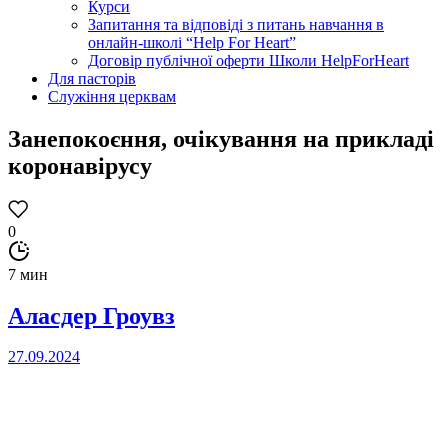
Курси
Запитання та відповіді з питань навчання в
онлайн-школі “Help For Heart”
Договір публічної оферти Школи HelpForHeart
Для пасторів
Служіння церквам
Занепокоєння, очікування на прикладі
коронавірусу
0
7 мин
Аласдер Гроувз
27.09.2024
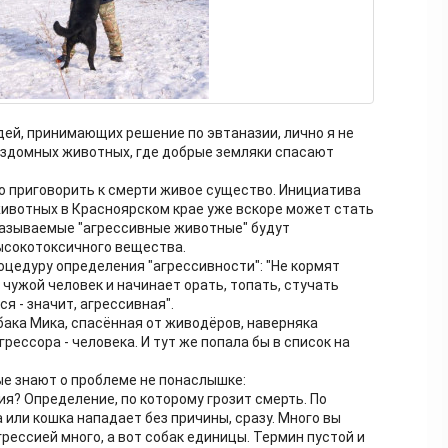
дей, принимающих решение по эвтаназии, лично я не
ездомных животных, где добрые земляки спасают
гко приговорить к смерти живое существо. Инициатива
ивотных в Красноярском крае уже вскоре может стать
 называемые "агрессивные животные" будут
ысокотоксичного вещества.
цедуру определения "агрессивности": "Не кормят
т чужой человек и начинает орать, топать, стучать
ся - значит, агрессивная".
бака Мика, спасённая от живодёров, наверняка
рессора - человека. И тут же попала бы в список на
ые знают о проблеме не понаслышке:
я? Определение, по которому грозит смерть. По
 или кошка нападает без причины, сразу. Много вы
грессией много, а вот собак единицы. Термин пустой и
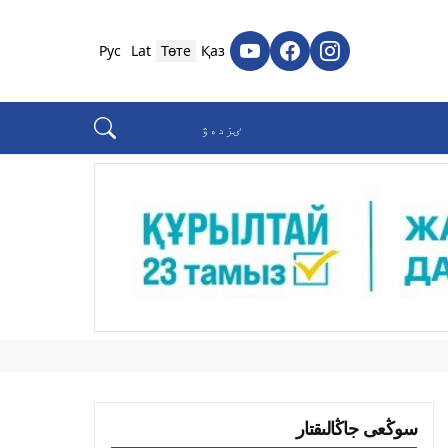
Рус
Lat
Төте
Қаз
سوڭعى جاڭالىقتار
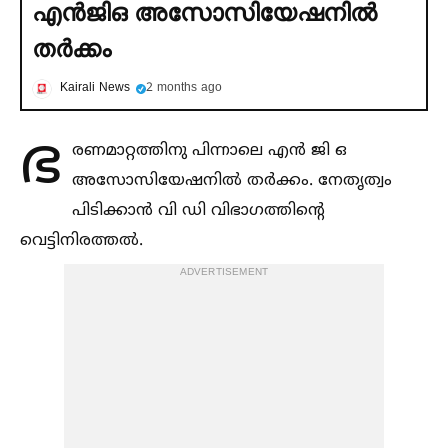
എൻജിഒ അസോസിയേഷനില്‍
തര്‍ക്കം
Kairali News
2 months ago
ഭ
രണമാറ്റത്തിനു പിന്നാലെ എൻ ജി ഒ
അസോസിയേഷനില്‍ തർക്കം. നേതൃത്വം
പിടിക്കാൻ വി ഡി വിഭാഗത്തിന്റെ
വെട്ടിനിരത്തല്‍.
ADVERTISEMENT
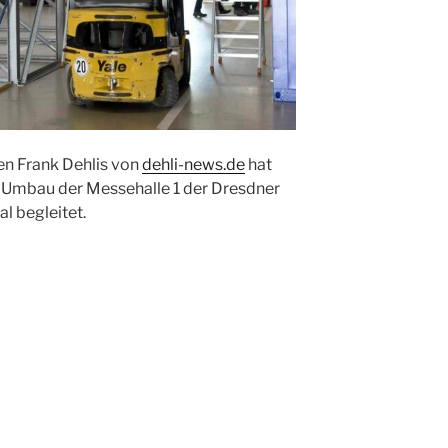
n Frank Dehlis von
dehli-news.de
hat
 Umbau der Messehalle 1 der Dresdner
l begleitet.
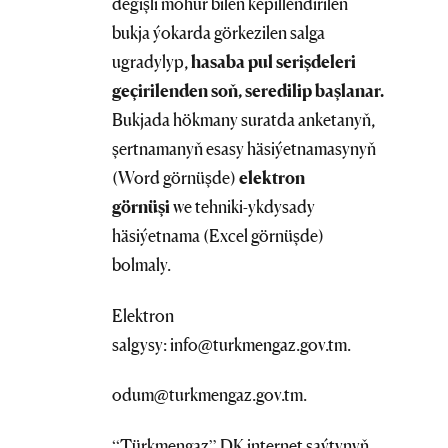
degişli möhür bilen kepillendirilen
bukja ýokarda görkezilen salga
ugradylyp,
hasaba pul serişdeleri
geçirilenden soň, ser
edi
lip başlanar.
Bukjada hökmany suratda anketanyň,
şertnamanyň esasy häsiýetnamasynyň
(Word görnüşde)
elektron
görnüşi
we tehniki-ykdysady
häsiýetnama (Excel görnüşde)
bolmaly.
Elektron
salgysy: info@turkmengaz.gov.tm.
odum@turkmengaz.gov.tm.
“Türkmengaz” DK internet saýtynyň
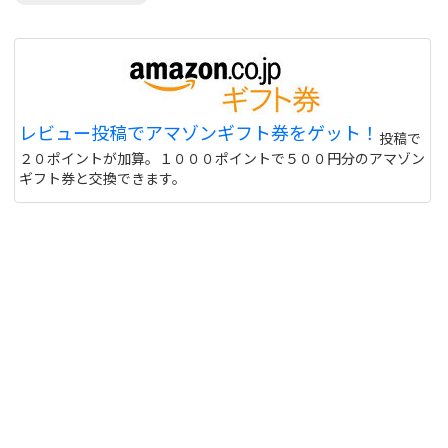
レビュー投稿でアマゾンギフト券をゲット！
投稿で
２０ポイントが加算。１０００ポイントで５００円分のアマゾン
ギフト券と交換できます。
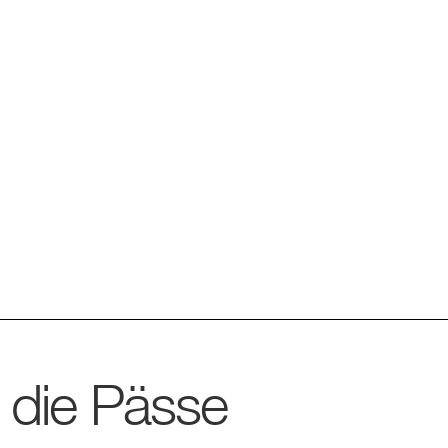
die Pässe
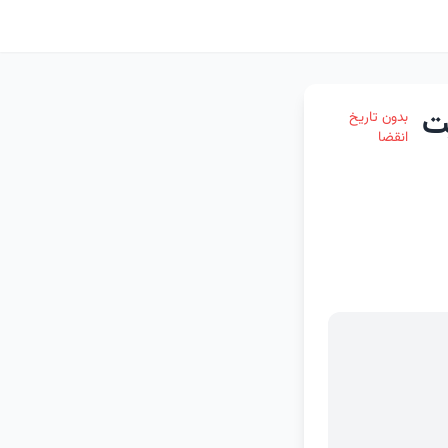
ت
بدون تاریخ
انقضا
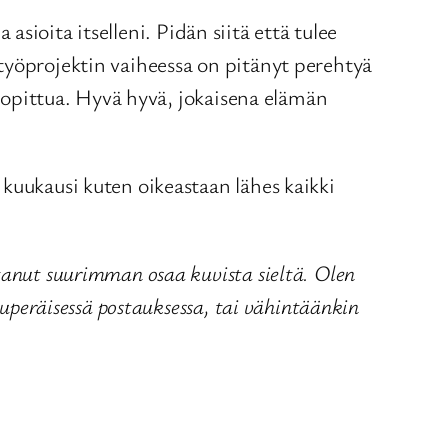
 asioita itselleni. Pidän siitä että tulee
työprojektin vaiheessa on pitänyt perehtyä
t opittua. Hyvä hyvä, jokaisena elämän
kuukausi kuten oikeastaan lähes kaikki
tanut suurimman osaa kuvista sieltä. Olen
kuperäisessä postauksessa, tai vähintäänkin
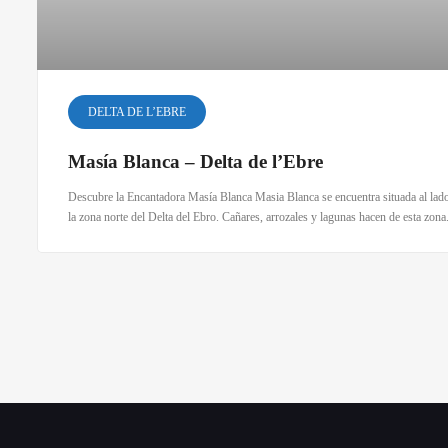
DELTA DE L’EBRE
Masía Blanca – Delta de l’Ebre
Descubre la Encantadora Masía Blanca Masia Blanca se encuentra situada al lado 
la zona norte del Delta del Ebro. Cañares, arrozales y lagunas hacen de esta zona.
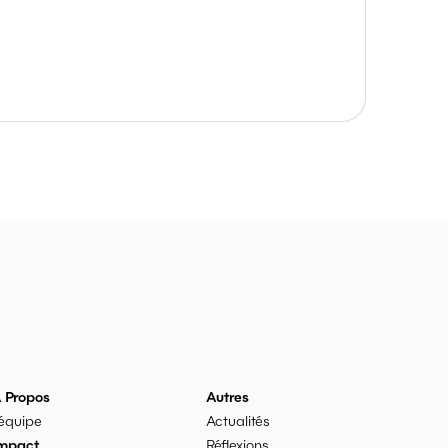
 Propos
Autres
'équipe
Actualités
mpact
Réflexions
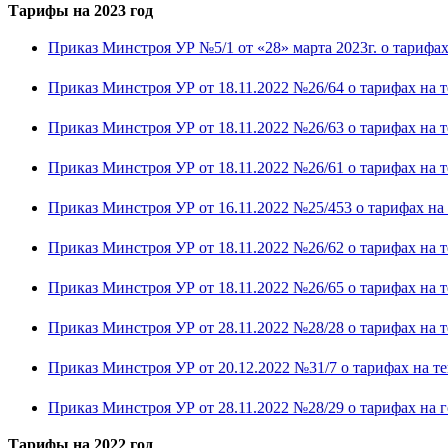
Тарифы на 2023 год
Приказ Минстроя УР №5/1 от «28» марта 2023г. о тарифах
Приказ Минстроя УР от 18.11.2022 №26/64 о тарифах на т
Приказ Минстроя УР от 18.11.2022 №26/63 о тарифах на
Приказ Минстроя УР от 18.11.2022 №26/61 о тарифах на те
Приказ Минстроя УР от 16.11.2022 №25/453 о тарифах на 
Приказ Минстроя УР от 18.11.2022 №26/62 о тарифах на т
Приказ Минстроя УР от 18.11.2022 №26/65 о тарифах на 
Приказ Минстроя УР от 28.11.2022 №28/28 о тарифах на 
Приказ Минстроя УР от 20.12.2022 №31/7 о тарифах на т
Приказ Минстроя УР от 28.11.2022 №28/29 о тарифах на
Тарифы на 2022 год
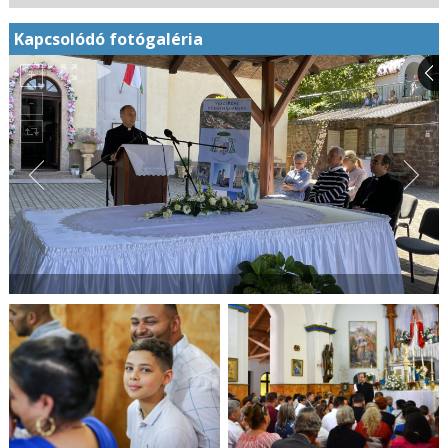
Kapcsolódó fotógaléria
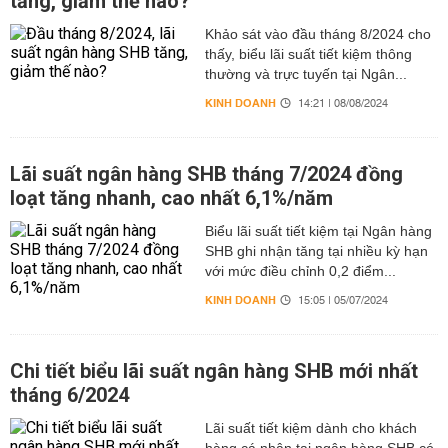
tăng, giảm thế nào?
Khảo sát vào đầu tháng 8/2024 cho
thấy, biểu lãi suất tiết kiệm thông
thường và trực tuyến tại Ngân...
KINH DOANH
14:21 | 08/08/2024
Lãi suất ngân hàng SHB tháng 7/2024 đồng
loạt tăng nhanh, cao nhất 6,1%/năm
Biểu lãi suất tiết kiệm tại Ngân hàng
SHB ghi nhận tăng tại nhiều kỳ hạn
với mức điều chỉnh 0,2 điểm...
KINH DOANH
15:05 | 05/07/2024
Chi tiết biểu lãi suất ngân hàng SHB mới nhất
tháng 6/2024
Lãi suất tiết kiệm dành cho khách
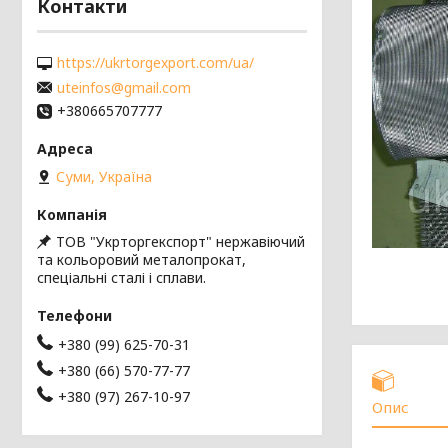
Контакти
https://ukrtorgexport.com/ua/
uteinfos@gmail.com
+380665707777
Суми, Україна
ТОВ "Укрторгекспорт" нержавіючий
та кольоровий металопрокат,
спеціальні сталі і сплави.
+380 (99) 625-70-31
+380 (66) 570-77-77
+380 (97) 267-10-97
Опис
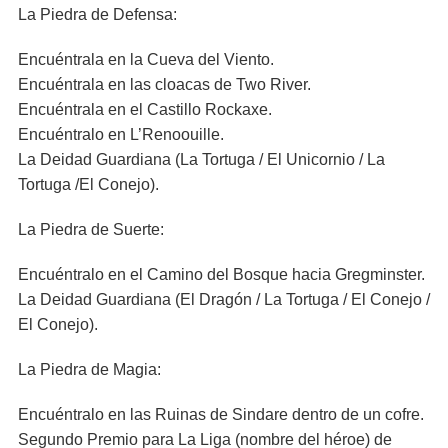
La Piedra de Defensa:
Encuéntrala en la Cueva del Viento.
Encuéntrala en las cloacas de Two River.
Encuéntrala en el Castillo Rockaxe.
Encuéntralo en L’Renoouille.
La Deidad Guardiana (La Tortuga / El Unicornio / La
Tortuga /El Conejo).
La Piedra de Suerte:
Encuéntralo en el Camino del Bosque hacia Gregminster.
La Deidad Guardiana (El Dragón / La Tortuga / El Conejo /
El Conejo).
La Piedra de Magia:
Encuéntralo en las Ruinas de Sindare dentro de un cofre.
Segundo Premio para La Liga (nombre del héroe) de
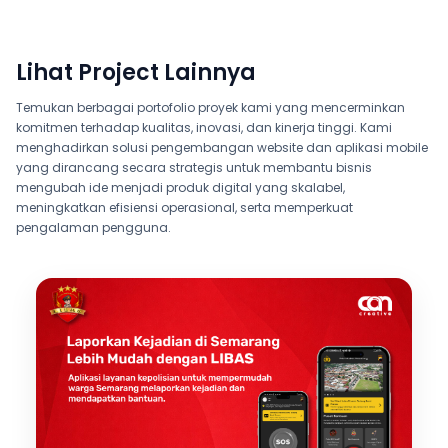
Lihat Project Lainnya
Temukan berbagai portofolio proyek kami yang mencerminkan
komitmen terhadap kualitas, inovasi, dan kinerja tinggi. Kami
menghadirkan solusi pengembangan website dan aplikasi mobile
yang dirancang secara strategis untuk membantu bisnis
mengubah ide menjadi produk digital yang skalabel,
meningkatkan efisiensi operasional, serta memperkuat
pengalaman pengguna.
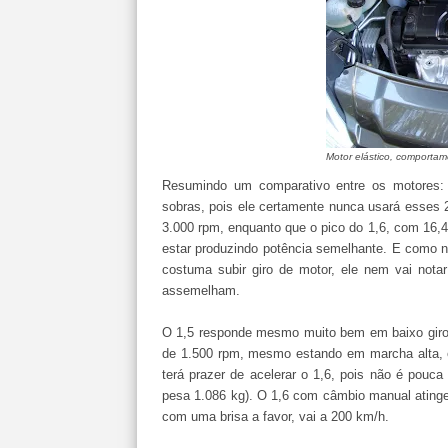
Motor elástico, comporta
Resumindo um comparativo entre os motores: 
sobras, pois ele certamente nunca usará esses 2
3.000 rpm, enquanto que o pico do 1,6, com 16,
estar produzindo potência semelhante. E como n
costuma subir giro de motor, ele nem vai nota
assemelham.
O 1,5 responde mesmo muito bem em baixo giro. 
de 1.500 rpm, mesmo estando em marcha alta, el
terá prazer de acelerar o 1,6, pois não é pou
pesa 1.086 kg). O 1,6 com câmbio manual ating
com uma brisa a favor, vai a 200 km/h.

====

Pictures stay out of the copy; print the material above exactly.

* _Final answer_
Курси
Запитання та відповіді з питань навчання в
онлайн-школі “Help For Heart”
Договір публічної оферти Школи HelpForHeart
Для пасторів
Служіння церквам
Занепокоєння, очікування на прикладі
коронавірусу
0
7 мин
Аласдер Гроувз
27.09.2024
дей, принимающих решение по эвтаназии, лично я не
ездомных животных, где добрые земляки спасают
гко приговорить к смерти живое существо. Инициатива
ивотных в Красноярском крае уже вскоре может стать
 называемые "агрессивные животные" будут
ысокотоксичного вещества.
цедуру определения "агрессивности": "Не кормят
т чужой человек и начинает орать, топать, стучать
ся - значит, агрессивная".
бака Мика, спасённая от живодёров, наверняка
рессора - человека. И тут же попала бы в список на
ые знают о проблеме не понаслышке:
я? Определение, по которому грозит смерть. По
 или кошка нападает без причины, сразу. Много вы
грессией много, а вот собак единицы. Термин пустой и
Рус
Lat
Төте
Қаз
سوڭعى جاڭالىقتار
എൻജിഒ അസോസിയേഷനില്‍
തര്‍ക്കം
Kairali News
2 months ago
ഭ
രണമാറ്റത്തിനു പിന്നാലെ എൻ ജി ഒ
അസോസിയേഷനില്‍ തർക്കം. നേതൃത്വം
പിടിക്കാൻ വി ഡി വിഭാഗത്തിന്റെ
വെട്ടിനിരത്തല്‍.
ADVERTISEMENT
n Frank Dehlis von
dehli-news.de
hat
 Umbau der Messehalle 1 der Dresdner
l begleitet.
degişli möhür bilen kepillendirilen
bukja ýokarda görkezilen salga
ugradylyp,
hasaba pul serişdeleri
geçirilenden soň, ser
edi
lip başlanar.
Bukjada hökmany suratda anketanyň,
şertnamanyň esasy häsiýetnamasynyň
(Word görnüşde)
elektron
görnüşi
we tehniki-ykdysady
häsiýetnama (Excel görnüşde)
bolmaly.
Elektron
salgysy: info@turkmengaz.gov.tm.
odum@turkmengaz.gov.tm.
“Türkmengaz” DK internet saýtynyň
レビュー投稿でアマゾンギフト券をゲット！
投稿で
２０ポイントが加算。１０００ポイントで５００円分のアマゾン
ギフト券と交換できます。
die Pässe
ت
بدون تاریخ
انقضا
 asioita itselleni. Pidän siitä että tulee
työprojektin vaiheessa on pitänyt perehtyä
t opittua. Hyvä hyvä, jokaisena elämän
kuukausi kuten oikeastaan lähes kaikki
tanut suurimman osaa kuvista sieltä. Olen
kuperäisessä postauksessa, tai vähintäänkin
DELTA DE L’EBRE
Masía Blanca – Delta de l’Ebre
Descubre la Encantadora Masía Blanca Masia Blanca se encuentra situada al lado 
la zona norte del Delta del Ebro. Cañares, arrozales y lagunas hacen de esta zona.
 Propos
Autres
'équipe
Actualités
mpact
Réflexions
Тарифы на 2023 год
Приказ Минстроя УР №5/1 от «28» марта 2023г. о тарифах
Приказ Минстроя УР от 18.11.2022 №26/64 о тарифах на т
Приказ Минстроя УР от 18.11.2022 №26/63 о тарифах на
Приказ Минстроя УР от 18.11.2022 №26/61 о тарифах на те
Приказ Минстроя УР от 16.11.2022 №25/453 о тарифах на 
Приказ Минстроя УР от 18.11.2022 №26/62 о тарифах на т
Приказ Минстроя УР от 18.11.2022 №26/65 о тарифах на 
Приказ Минстроя УР от 28.11.2022 №28/28 о тарифах на 
Приказ Минстроя УР от 20.12.2022 №31/7 о тарифах на т
Приказ Минстроя УР от 28.11.2022 №28/29 о тарифах на
Тарифы на 2022 год
Kapcsolódó fotógaléria
tăng, giảm thế nào?
Khảo sát vào đầu tháng 8/2024 cho
thấy, biểu lãi suất tiết kiệm thông
thường và trực tuyến tại Ngân...
KINH DOANH
14:21 | 08/08/2024
Lãi suất ngân hàng SHB tháng 7/2024 đồng
loạt tăng nhanh, cao nhất 6,1%/năm
Biểu lãi suất tiết kiệm tại Ngân hàng
SHB ghi nhận tăng tại nhiều kỳ hạn
với mức điều chỉnh 0,2 điểm...
KINH DOANH
15:05 | 05/07/2024
Chi tiết biểu lãi suất ngân hàng SHB mới nhất
tháng 6/2024
Lãi suất tiết kiệm dành cho khách
Контакти
https://ukrtorgexport.com/ua/
uteinfos@gmail.com
+380665707777
Суми, Україна
ТОВ "Укрторгекспорт" нержавіючий
та кольоровий металопрокат,
спеціальні сталі і сплави.
+380 (99) 625-70-31
+380 (66) 570-77-77
+380 (97) 267-10-97
Опис
La Piedra de Defensa:
Encuéntrala en la Cueva del Viento.
Encuéntrala en las cloacas de Two River.
Encuéntrala en el Castillo Rockaxe.
Encuéntralo en L’Renoouille.
La Deidad Guardiana (La Tortuga / El Unicornio / La
Tortuga /El Conejo).
La Piedra de Suerte:
Encuéntralo en el Camino del Bosque hacia Gregminster.
La Deidad Guardiana (El Dragón / La Tortuga / El Conejo /
El Conejo).
La Piedra de Magia:
Encuéntralo en las Ruinas de Sindare dentro de un cofre.
Segundo Premio para La Liga (nombre del héroe) de
Lihat Project Lainnya
Temukan berbagai portofolio proyek kami yang mencerminkan
komitmen terhadap kualitas, inovasi, dan kinerja tinggi. Kami
menghadirkan solusi pengembangan website dan aplikasi mobile
yang dirancang secara strategis untuk membantu bisnis
mengubah ide menjadi produk digital yang skalabel,
meningkatkan efisiensi operasional, serta memperkuat
pengalaman pengguna.
Motor elástico, comporta
Resumindo um comparativo entre os motores: 
sobras, pois ele certamente nunca usará esses 2
3.000 rpm, enquanto que o pico do 1,6, com 16,
estar produzindo potência semelhante. E como n
costuma subir giro de motor, ele nem vai nota
assemelham.
O 1,5 responde mesmo muito bem em baixo giro. 
de 1.500 rpm, mesmo estando em marcha alta, el
terá prazer de acelerar o 1,6, pois não é pou
pesa 1.086 kg). O 1,6 com câmbio manual ating
com uma brisa a favor, vai a 200 km/h.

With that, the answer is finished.